» What you have to do:
In the entries that follow, how many lines include "lands"? Give the number and nothing else.

══ Input data ══

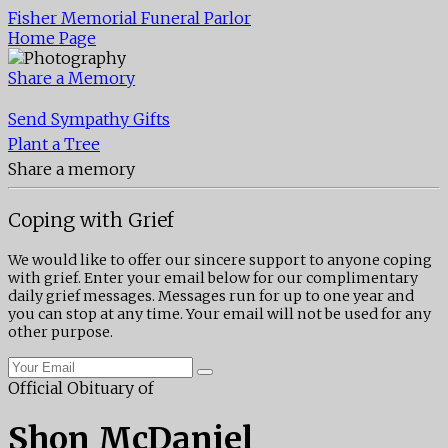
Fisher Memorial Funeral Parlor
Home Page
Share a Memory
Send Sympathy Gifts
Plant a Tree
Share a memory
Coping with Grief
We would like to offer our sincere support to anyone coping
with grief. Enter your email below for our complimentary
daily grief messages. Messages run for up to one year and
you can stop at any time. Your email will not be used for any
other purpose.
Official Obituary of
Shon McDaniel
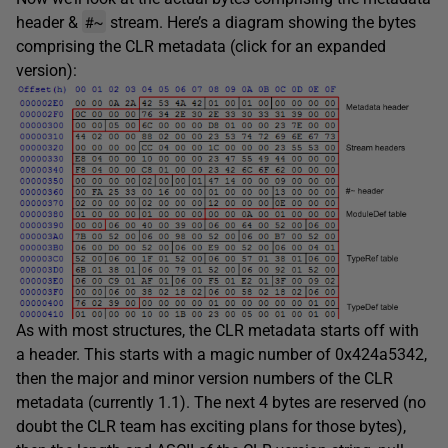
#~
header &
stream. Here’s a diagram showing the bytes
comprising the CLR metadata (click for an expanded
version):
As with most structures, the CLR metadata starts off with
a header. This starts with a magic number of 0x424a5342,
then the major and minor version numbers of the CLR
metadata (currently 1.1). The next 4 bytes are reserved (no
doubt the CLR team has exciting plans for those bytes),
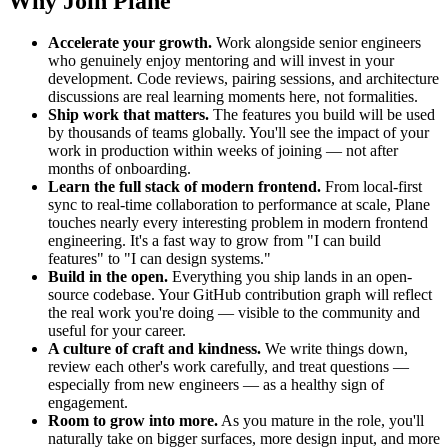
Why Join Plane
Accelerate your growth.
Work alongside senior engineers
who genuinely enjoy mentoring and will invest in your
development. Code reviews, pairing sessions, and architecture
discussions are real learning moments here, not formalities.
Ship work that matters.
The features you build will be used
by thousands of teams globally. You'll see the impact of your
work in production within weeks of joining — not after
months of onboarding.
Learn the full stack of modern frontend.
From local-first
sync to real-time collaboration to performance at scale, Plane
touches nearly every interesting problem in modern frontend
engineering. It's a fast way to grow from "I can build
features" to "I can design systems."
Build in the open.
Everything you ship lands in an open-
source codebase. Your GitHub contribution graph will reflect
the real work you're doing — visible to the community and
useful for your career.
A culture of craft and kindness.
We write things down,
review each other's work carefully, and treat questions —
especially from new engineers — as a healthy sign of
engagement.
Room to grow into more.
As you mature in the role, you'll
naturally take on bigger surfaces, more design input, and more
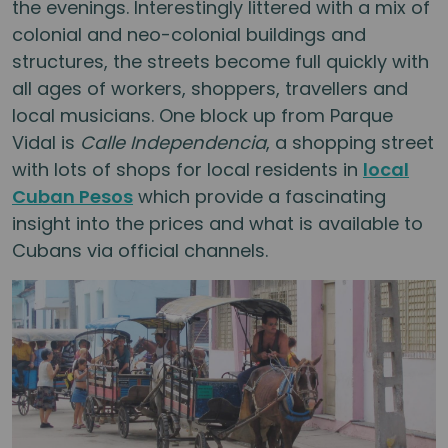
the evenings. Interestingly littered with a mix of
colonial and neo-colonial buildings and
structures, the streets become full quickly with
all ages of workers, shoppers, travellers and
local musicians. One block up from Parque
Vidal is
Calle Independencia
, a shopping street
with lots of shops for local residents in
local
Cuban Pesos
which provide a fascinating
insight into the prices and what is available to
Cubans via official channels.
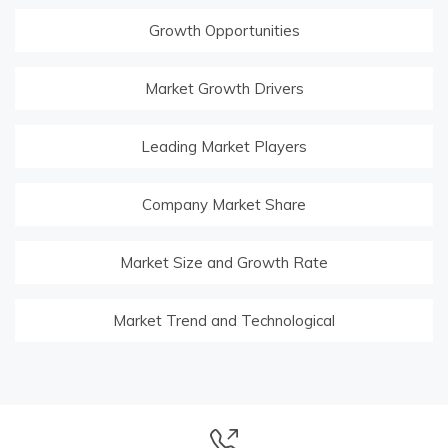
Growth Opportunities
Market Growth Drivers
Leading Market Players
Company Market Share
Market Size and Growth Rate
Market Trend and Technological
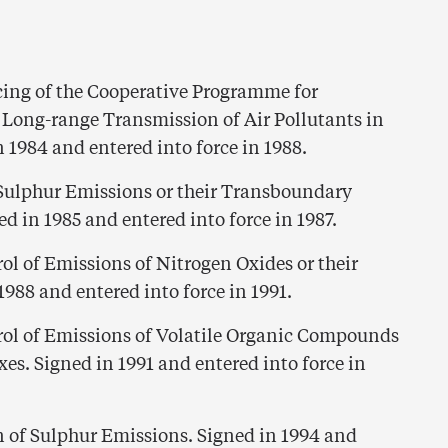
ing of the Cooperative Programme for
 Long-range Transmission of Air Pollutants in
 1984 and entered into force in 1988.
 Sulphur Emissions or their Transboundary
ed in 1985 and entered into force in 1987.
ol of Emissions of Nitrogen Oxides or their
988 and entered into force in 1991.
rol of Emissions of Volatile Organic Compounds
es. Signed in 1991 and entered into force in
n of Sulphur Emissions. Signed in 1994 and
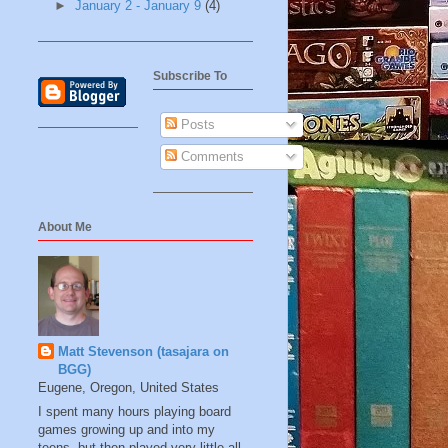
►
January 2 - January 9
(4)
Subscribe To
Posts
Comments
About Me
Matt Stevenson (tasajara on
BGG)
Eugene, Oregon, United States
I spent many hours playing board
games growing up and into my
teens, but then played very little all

═══
══ Input data ══

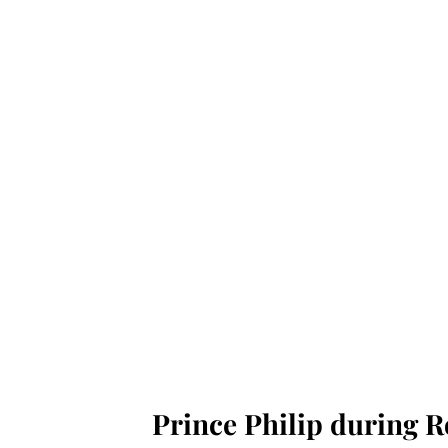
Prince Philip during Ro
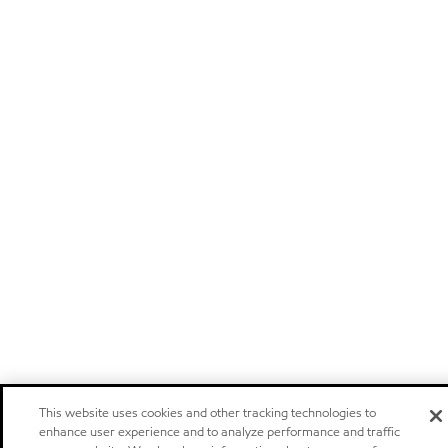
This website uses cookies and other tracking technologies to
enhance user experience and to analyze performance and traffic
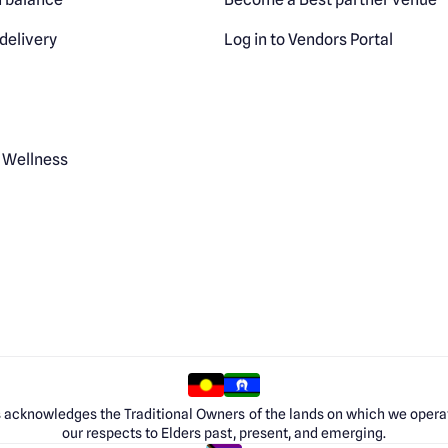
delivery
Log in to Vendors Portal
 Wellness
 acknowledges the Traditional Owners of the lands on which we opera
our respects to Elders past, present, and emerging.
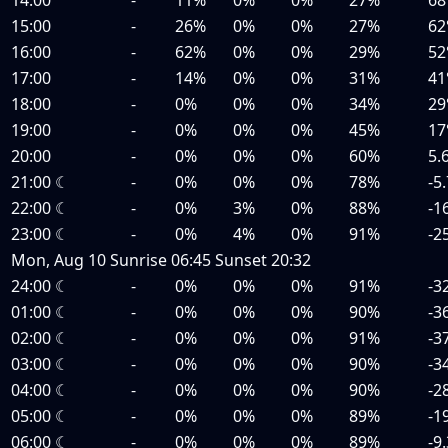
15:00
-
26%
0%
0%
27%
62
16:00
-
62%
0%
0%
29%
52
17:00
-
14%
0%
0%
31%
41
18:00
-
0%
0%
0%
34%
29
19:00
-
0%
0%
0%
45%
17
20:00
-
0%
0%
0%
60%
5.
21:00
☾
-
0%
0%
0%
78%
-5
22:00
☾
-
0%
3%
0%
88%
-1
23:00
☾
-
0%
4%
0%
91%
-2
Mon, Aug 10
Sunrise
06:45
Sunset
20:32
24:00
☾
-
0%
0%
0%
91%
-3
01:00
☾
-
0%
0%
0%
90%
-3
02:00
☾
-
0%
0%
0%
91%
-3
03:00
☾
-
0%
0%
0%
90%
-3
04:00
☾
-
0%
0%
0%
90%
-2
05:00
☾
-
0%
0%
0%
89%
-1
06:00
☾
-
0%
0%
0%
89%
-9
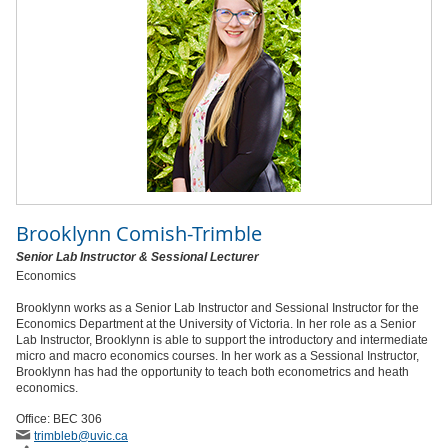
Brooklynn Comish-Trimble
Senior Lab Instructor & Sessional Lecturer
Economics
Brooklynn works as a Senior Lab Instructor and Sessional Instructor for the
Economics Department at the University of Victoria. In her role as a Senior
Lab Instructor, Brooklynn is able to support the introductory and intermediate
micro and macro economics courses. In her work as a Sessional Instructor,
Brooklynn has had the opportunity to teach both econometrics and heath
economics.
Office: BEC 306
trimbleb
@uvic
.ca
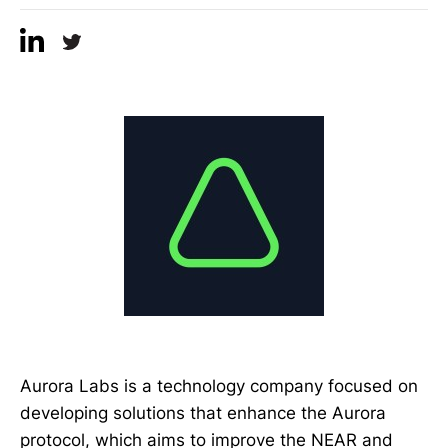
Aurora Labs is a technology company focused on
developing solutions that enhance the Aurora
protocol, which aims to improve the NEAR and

═══

» Answer to this task:
2